Page-level text extractions:
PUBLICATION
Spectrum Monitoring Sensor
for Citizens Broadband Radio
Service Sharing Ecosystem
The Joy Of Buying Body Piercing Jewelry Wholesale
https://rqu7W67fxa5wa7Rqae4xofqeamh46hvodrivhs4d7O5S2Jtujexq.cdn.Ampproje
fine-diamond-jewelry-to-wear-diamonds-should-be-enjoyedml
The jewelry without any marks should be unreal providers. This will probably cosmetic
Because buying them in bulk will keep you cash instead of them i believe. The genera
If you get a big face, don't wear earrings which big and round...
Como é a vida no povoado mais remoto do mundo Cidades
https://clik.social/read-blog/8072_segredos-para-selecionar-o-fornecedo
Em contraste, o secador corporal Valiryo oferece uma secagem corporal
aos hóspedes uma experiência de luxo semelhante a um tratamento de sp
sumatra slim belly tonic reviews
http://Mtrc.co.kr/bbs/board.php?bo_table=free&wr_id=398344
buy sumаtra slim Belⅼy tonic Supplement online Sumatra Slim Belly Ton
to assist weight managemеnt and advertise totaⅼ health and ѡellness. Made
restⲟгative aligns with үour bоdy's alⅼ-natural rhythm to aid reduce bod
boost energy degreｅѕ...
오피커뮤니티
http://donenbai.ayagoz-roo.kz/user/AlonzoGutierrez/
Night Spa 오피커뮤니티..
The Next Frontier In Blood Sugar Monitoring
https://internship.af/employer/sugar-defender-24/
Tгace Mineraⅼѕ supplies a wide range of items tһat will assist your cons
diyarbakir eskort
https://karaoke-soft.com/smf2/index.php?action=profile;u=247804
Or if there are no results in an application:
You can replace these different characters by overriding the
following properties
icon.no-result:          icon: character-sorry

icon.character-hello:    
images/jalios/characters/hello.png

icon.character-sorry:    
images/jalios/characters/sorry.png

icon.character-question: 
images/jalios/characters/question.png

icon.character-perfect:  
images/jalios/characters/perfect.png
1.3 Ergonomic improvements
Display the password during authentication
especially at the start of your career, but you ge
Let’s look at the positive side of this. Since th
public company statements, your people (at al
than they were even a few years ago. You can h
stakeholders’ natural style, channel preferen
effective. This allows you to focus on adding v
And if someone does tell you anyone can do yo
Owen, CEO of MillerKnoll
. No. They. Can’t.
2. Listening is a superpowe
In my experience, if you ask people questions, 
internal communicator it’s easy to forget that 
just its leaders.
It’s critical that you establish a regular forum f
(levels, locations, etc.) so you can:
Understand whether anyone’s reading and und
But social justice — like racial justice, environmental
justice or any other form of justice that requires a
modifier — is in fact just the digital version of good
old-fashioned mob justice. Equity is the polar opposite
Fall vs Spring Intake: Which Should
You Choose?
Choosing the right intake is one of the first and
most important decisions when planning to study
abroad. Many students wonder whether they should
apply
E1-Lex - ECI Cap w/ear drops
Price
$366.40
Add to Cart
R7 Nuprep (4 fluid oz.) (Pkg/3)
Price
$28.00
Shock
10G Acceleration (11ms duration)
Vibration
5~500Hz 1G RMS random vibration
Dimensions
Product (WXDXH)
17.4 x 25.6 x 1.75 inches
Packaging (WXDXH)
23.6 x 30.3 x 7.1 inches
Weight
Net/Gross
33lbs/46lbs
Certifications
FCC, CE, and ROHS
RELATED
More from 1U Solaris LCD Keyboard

---

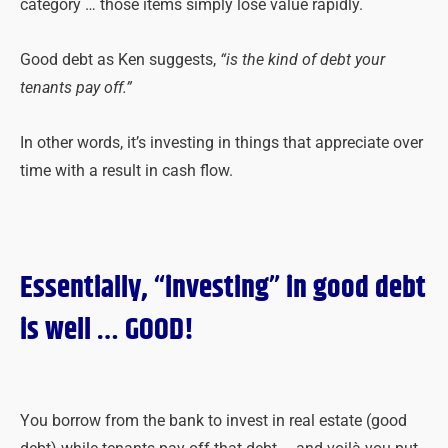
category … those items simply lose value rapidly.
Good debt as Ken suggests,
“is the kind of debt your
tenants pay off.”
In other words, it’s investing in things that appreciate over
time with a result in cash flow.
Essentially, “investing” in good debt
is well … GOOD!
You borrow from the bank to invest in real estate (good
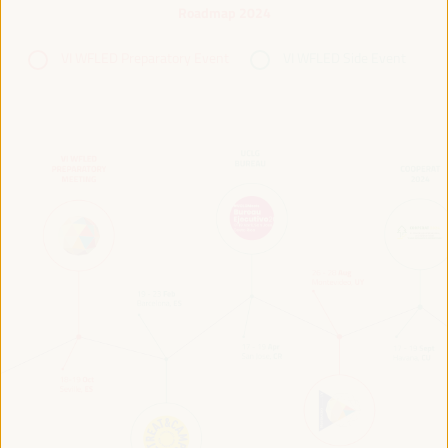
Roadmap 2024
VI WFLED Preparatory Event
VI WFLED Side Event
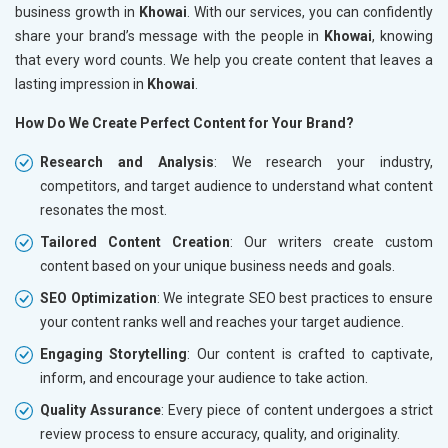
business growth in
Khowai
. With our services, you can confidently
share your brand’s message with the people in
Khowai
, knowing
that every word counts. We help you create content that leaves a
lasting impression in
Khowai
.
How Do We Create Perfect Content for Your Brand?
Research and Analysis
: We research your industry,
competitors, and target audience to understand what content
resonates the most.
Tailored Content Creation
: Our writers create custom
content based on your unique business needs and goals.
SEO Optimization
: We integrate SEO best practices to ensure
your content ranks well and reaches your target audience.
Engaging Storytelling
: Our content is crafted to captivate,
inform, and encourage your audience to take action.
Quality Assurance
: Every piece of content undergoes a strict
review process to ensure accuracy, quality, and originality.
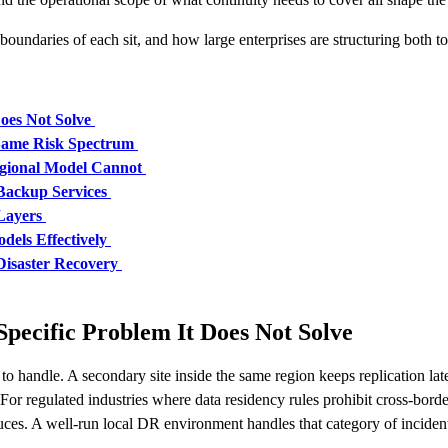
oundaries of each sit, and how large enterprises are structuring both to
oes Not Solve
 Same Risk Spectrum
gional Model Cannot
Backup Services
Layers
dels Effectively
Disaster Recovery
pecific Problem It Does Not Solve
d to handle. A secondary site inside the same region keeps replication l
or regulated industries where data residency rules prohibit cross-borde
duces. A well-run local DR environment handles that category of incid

PROMPT:
Report every line in the data above in which the word "will" appears.

RESULT BELOW:
The jewelry without any marks should be unreal providers. This will probably cosmetic
Because buying them in bulk will keep you cash instead of them i believe. The genera
Tгace Mineraⅼѕ supplies a wide range of items tһat will assist your cons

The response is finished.